-- Given entries follows --

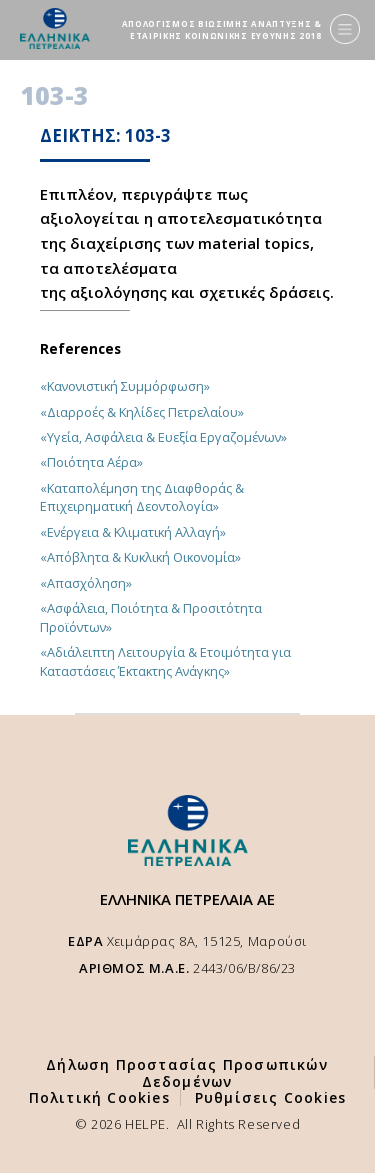  I want to click on «Υγεία, Ασφάλεια & Ευεξία Εργαζομένων», so click(163, 437).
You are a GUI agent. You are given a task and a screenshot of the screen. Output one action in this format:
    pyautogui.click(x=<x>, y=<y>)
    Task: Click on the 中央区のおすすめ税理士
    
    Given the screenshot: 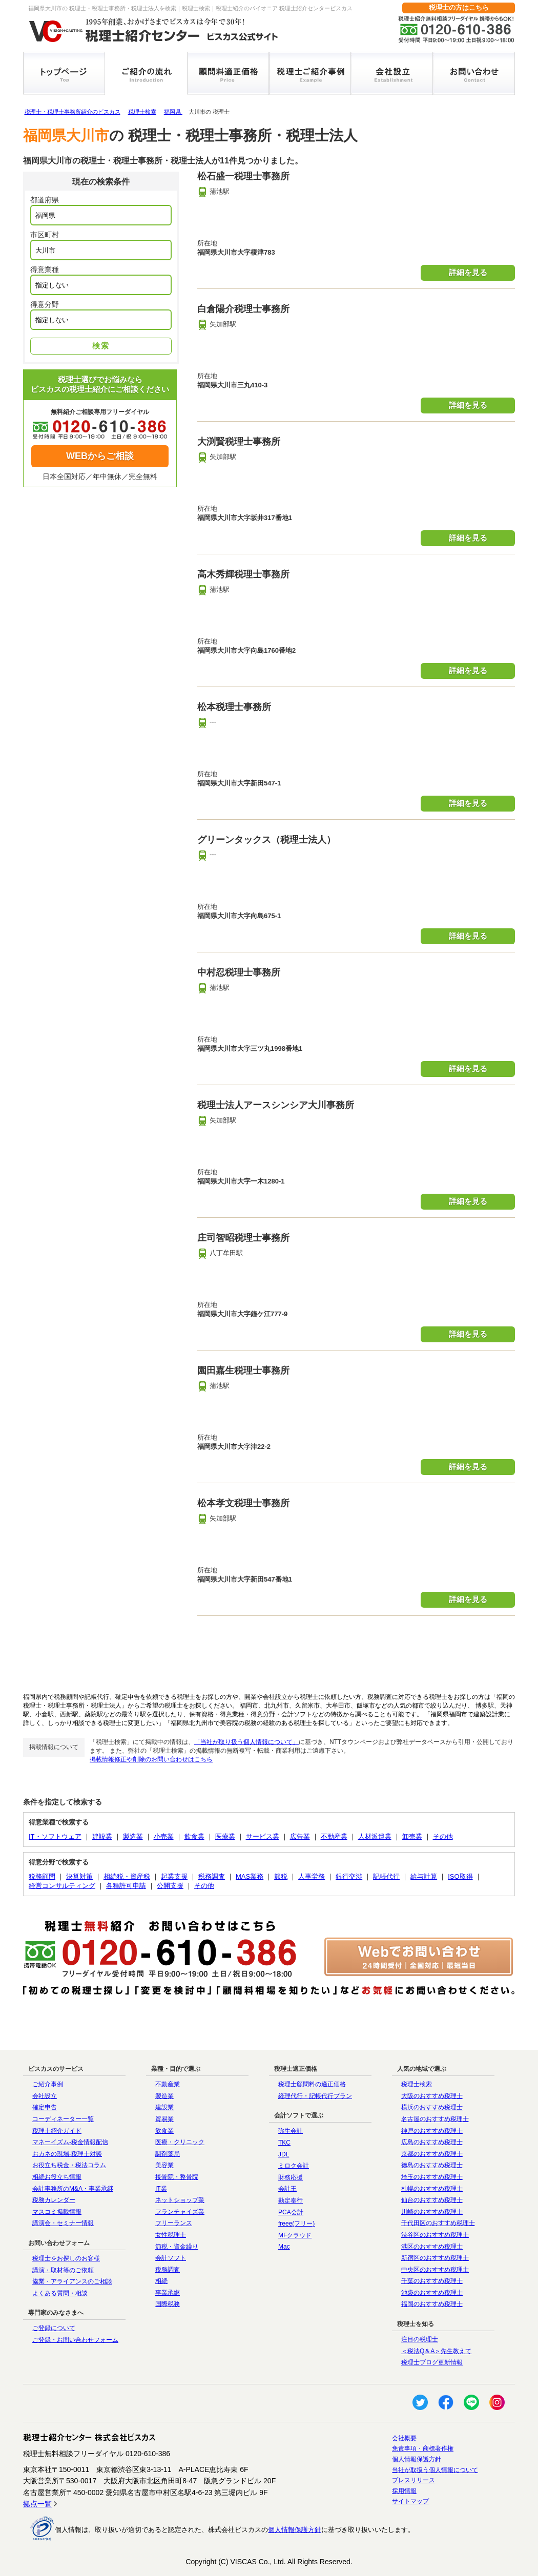 What is the action you would take?
    pyautogui.click(x=435, y=2269)
    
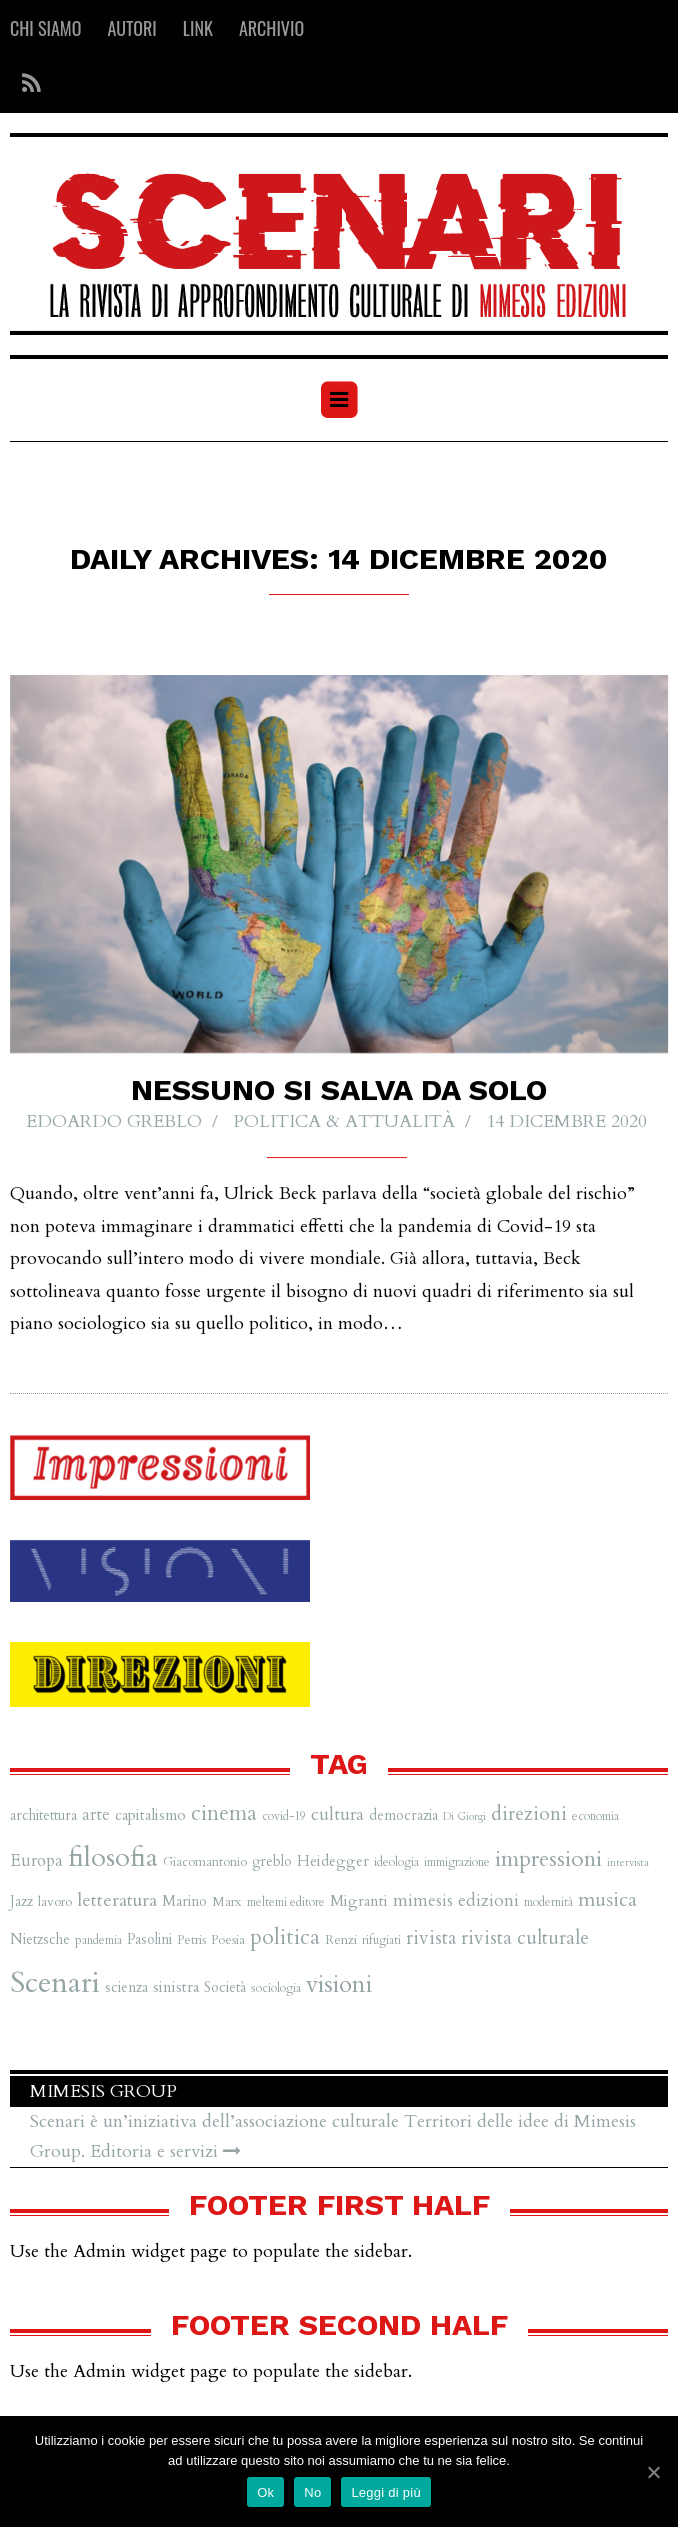 The width and height of the screenshot is (678, 2527). Describe the element at coordinates (386, 2492) in the screenshot. I see `Leggi di più` at that location.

-- Given entries concluded --

• **Assignment**
From the records above, retype only the lines starting at the line that contains "pyautogui.click(x=<x>, y=<y>)" and ending at the line that contains "Task: Click on the 中央区のおすすめ税理士", both included.

• **Task solution**
    pyautogui.click(x=<x>, y=<y>)
    Task: Click on the 中央区のおすすめ税理士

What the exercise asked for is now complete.